Following the initial COPD project (Phase 1: An investigation into COPD and its management in 16 GP practices in Newcastle Primary Care Co-operative), Newcastle Gateshead CCG requested that investigative and supportive activity around COPD should continue, and this activity should be widened to incorporate all GP surgeries in Newcastle upon Tyne.

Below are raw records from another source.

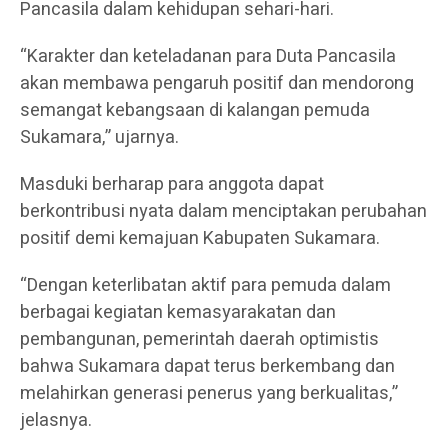
Pancasila dalam kehidupan sehari-hari.
“Karakter dan keteladanan para Duta Pancasila
akan membawa pengaruh positif dan mendorong
semangat kebangsaan di kalangan pemuda
Sukamara,” ujarnya.
Masduki berharap para anggota dapat
berkontribusi nyata dalam menciptakan perubahan
positif demi kemajuan Kabupaten Sukamara.
“Dengan keterlibatan aktif para pemuda dalam
berbagai kegiatan kemasyarakatan dan
pembangunan, pemerintah daerah optimistis
bahwa Sukamara dapat terus berkembang dan
melahirkan generasi penerus yang berkualitas,”
jelasnya.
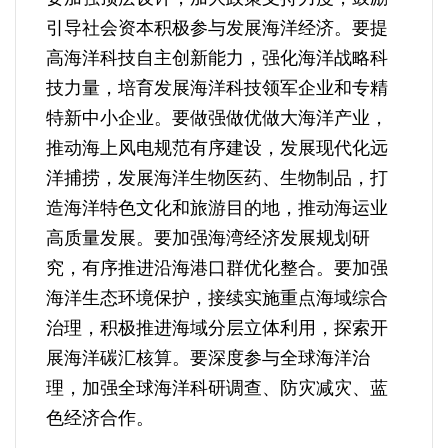
引导社会资本积极参与发展海洋经济。要提
高海洋科技自主创新能力，强化海洋战略科
技力量，培育发展海洋科技领军企业和专精
特新中小企业。要做强做优做大海洋产业，
推动海上风电规范有序建设，发展现代化远
洋捕捞，发展海洋生物医药、生物制品，打
造海洋特色文化和旅游目的地，推动海运业
高质量发展。要加强海湾经济发展规划研
究，有序推进沿海港口群优化整合。要加强
海洋生态环境保护，接续实施重点海域综合
治理，积极推进海域分层立体利用，探索开
展海洋碳汇核算。要深度参与全球海洋治
理，加强全球海洋科研调查、防灾减灾、蓝
色经济合作。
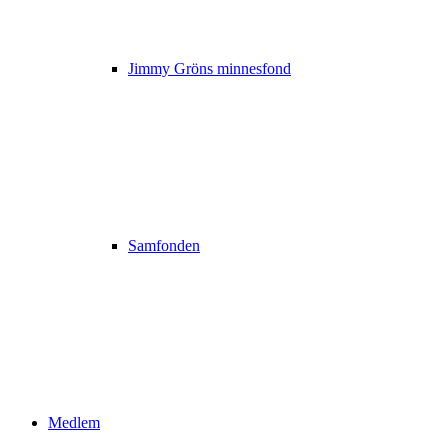
Jimmy Gröns minnesfond
Samfonden
Medlem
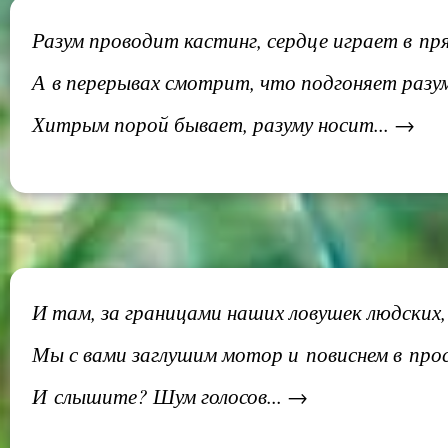
Разум проводит кастинг, сердце играет в пр
А в перерывах смотрит, что подгоняет разу
Хитрым порой бывает, разуму носит... →
И там, за границами наших ловушек людских,
Мы с вами заглушим мотор и повиснем в про
И слышите? Шум голосов... →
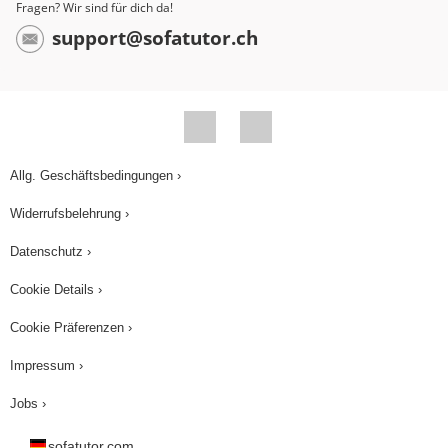
Fragen? Wir sind für dich da!
support@sofatutor.ch
Allg. Geschäftsbedingungen ›
Widerrufsbelehrung ›
Datenschutz ›
Cookie Details ›
Cookie Präferenzen ›
Impressum ›
Jobs ›
sofatutor.com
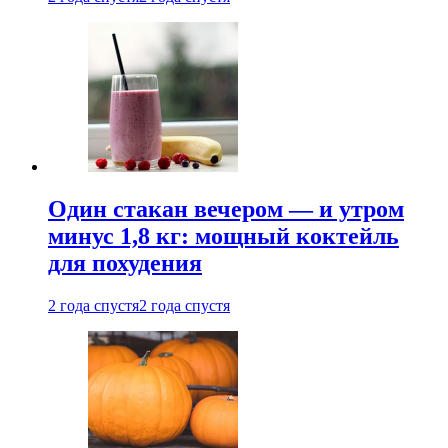
Один стакан вечером — и утром
минус 1,8 кг: мощный коктейль
для похудения
2 года спустя
2 года спустя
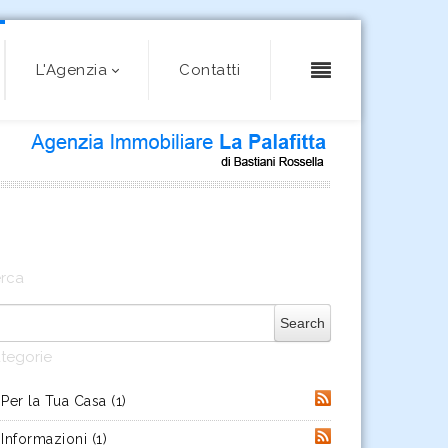
L'Agenzia
Contatti
rca
tegorie
Per la Tua Casa
(1)
RSS
Informazioni
(1)
RSS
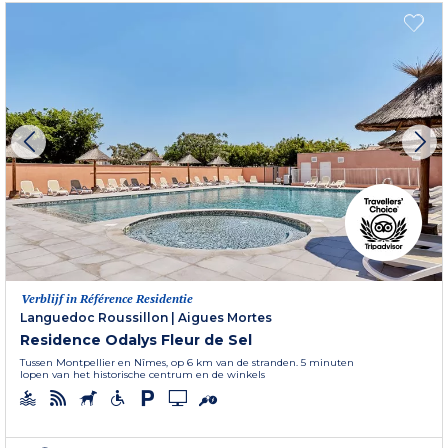
Verblijf in Référence Residentie
Languedoc Roussillon
|
Aigues Mortes
Residence Odalys Fleur de Sel
Tussen Montpellier en Nîmes, op 6 km van de stranden. 5 minuten
lopen van het historische centrum en de winkels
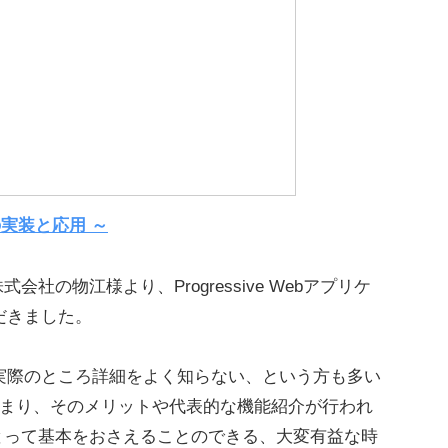
s の実装と応用 ～
の物江様より、Progressive Webアプリケ
だきました。
実際のところ詳細をよく知らない、という方も多い
始まり、そのメリットや代表的な機能紹介が行われ
とって基本をおさえることのできる、大変有益な時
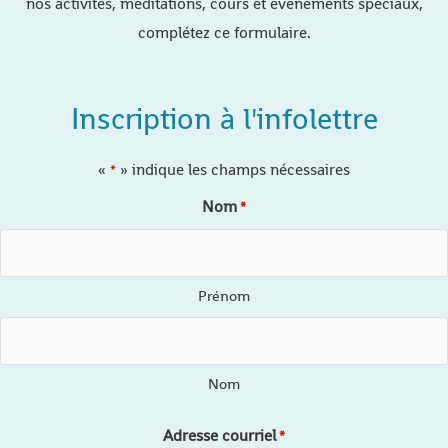
nos activités, méditations, cours et évènements spéciaux,
complétez ce formulaire.
Inscription à l'infolettre
«
» indique les champs nécessaires
*
Nom
*
Prénom
Nom
Adresse courriel
*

The overall objectives included:

  1. Initiating a series of activities aimed at improving overall COPD care in Newcastle
  2. Conducting repeat, detailed audits of COPD patient records following initiation of agreed educational interventions
  3. Developing and offering a specialist review service to all practices
  4. Drawing up a list of further actions and recommendations with regard to the outcomes of the project

The Case for Change

COPD is currently the second most common cause of emergency admission to hospital and the fifth largest cause of readmission to hospital1. It also accounts for around 1 million hospital bed days per year in England with an estimated direct cost of around £500 million per year2. COPD causes a greater number of deaths than lung cancer and more smoking related deaths than cardiovascular disease3.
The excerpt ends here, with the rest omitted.